[[ Material for this exercise, beginning ]]
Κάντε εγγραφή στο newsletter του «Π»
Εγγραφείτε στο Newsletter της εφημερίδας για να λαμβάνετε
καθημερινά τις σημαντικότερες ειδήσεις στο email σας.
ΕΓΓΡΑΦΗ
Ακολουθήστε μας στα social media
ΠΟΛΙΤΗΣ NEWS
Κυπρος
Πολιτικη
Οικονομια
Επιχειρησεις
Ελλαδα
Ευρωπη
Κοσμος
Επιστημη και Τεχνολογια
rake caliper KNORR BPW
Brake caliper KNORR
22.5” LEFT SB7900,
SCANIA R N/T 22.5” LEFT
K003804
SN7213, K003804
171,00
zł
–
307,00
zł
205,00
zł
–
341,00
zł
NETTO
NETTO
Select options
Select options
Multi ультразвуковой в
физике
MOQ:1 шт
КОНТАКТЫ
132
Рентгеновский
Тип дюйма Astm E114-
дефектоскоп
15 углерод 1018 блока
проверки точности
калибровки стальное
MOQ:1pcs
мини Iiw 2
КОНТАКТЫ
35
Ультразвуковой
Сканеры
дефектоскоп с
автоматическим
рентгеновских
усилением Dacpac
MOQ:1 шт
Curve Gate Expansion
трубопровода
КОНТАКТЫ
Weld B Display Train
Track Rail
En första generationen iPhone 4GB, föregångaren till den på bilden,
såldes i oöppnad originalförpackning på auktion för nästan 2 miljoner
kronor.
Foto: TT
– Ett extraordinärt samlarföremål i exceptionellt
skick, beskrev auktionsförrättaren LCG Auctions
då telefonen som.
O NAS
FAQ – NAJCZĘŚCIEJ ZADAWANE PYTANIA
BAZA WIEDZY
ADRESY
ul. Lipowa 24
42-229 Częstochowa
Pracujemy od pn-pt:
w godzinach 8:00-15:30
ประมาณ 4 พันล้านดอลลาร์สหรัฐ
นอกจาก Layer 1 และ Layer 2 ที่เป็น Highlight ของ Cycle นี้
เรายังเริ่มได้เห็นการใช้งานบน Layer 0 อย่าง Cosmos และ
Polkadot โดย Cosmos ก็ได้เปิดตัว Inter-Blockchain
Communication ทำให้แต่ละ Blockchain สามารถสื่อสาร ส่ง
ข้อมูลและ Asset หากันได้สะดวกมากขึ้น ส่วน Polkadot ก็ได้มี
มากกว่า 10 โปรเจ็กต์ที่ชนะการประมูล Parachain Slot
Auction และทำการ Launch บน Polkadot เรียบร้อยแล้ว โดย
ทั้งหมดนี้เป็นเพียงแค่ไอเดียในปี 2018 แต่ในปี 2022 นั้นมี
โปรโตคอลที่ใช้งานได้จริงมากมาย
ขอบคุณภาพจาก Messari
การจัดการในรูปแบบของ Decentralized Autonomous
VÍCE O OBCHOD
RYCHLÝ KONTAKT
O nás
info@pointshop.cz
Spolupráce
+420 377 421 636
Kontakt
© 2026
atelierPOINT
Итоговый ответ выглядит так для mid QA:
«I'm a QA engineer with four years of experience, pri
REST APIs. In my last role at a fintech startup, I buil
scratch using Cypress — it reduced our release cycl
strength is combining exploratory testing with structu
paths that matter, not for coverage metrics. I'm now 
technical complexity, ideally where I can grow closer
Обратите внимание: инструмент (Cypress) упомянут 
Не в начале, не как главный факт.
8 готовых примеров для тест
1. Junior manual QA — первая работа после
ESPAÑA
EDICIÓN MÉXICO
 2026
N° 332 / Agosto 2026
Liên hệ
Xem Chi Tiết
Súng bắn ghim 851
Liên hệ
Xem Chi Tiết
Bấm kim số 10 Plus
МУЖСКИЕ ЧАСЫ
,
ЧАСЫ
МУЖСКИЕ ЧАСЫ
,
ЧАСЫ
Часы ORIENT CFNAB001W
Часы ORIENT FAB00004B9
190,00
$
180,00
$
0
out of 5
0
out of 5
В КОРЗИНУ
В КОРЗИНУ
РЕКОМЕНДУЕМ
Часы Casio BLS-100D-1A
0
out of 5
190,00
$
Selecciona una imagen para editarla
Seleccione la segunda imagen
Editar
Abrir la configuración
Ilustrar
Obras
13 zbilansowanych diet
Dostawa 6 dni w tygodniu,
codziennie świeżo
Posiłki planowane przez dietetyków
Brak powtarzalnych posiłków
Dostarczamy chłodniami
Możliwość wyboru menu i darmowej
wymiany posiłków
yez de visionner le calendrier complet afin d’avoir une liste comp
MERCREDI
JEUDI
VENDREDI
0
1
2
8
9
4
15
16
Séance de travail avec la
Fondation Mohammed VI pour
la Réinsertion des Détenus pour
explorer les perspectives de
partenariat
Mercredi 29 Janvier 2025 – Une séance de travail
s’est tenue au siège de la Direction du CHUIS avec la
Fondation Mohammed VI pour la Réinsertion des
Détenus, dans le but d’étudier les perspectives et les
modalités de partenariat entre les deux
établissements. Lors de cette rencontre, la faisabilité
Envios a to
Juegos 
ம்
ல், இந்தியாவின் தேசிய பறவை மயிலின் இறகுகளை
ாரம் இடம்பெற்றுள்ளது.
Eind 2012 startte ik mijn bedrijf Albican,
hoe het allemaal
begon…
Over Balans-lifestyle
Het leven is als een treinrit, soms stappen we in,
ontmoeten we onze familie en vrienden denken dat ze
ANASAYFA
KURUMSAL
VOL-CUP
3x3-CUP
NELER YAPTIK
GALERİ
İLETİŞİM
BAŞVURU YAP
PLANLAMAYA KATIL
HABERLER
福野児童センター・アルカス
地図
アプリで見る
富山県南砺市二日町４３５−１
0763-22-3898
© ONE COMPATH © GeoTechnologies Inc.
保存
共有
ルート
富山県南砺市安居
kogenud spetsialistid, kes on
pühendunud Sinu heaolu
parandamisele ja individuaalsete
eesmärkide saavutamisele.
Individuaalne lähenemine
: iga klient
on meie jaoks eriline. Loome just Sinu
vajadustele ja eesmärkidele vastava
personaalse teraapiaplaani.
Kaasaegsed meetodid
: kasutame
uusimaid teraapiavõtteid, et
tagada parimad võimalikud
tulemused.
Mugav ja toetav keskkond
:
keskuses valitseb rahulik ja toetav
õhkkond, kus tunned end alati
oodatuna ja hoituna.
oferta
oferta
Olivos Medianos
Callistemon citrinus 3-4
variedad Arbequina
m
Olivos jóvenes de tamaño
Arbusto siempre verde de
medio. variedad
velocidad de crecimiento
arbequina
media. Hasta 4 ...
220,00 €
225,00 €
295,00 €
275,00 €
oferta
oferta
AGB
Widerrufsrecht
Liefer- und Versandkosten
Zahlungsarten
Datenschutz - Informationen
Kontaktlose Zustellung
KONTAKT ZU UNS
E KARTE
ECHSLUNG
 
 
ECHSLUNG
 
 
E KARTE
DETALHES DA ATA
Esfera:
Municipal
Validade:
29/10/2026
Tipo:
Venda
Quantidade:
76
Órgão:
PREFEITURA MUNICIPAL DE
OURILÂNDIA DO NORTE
[[ Material for this exercise, end ]]
- Directions for this task
Exactly as they stand, please print the lines from the first line of the records above down to the line that includes "калибровки стальное", both of those included and no others.

- Solution to this task
Κάντε εγγραφή στο newsletter του «Π»
Εγγραφείτε στο Newsletter της εφημερίδας για να λαμβάνετε
καθημερινά τις σημαντικότερες ειδήσεις στο email σας.
ΕΓΓΡΑΦΗ
Ακολουθήστε μας στα social media
ΠΟΛΙΤΗΣ NEWS
Κυπρος
Πολιτικη
Οικονομια
Επιχειρησεις
Ελλαδα
Ευρωπη
Κοσμος
Επιστημη και Τεχνολογια
rake caliper KNORR BPW
Brake caliper KNORR
22.5” LEFT SB7900,
SCANIA R N/T 22.5” LEFT
K003804
SN7213, K003804
171,00
zł
–
307,00
zł
205,00
zł
–
341,00
zł
NETTO
NETTO
Select options
Select options
Multi ультразвуковой в
физике
MOQ:1 шт
КОНТАКТЫ
132
Рентгеновский
Тип дюйма Astm E114-
дефектоскоп
15 углерод 1018 блока
проверки точности
калибровки стальное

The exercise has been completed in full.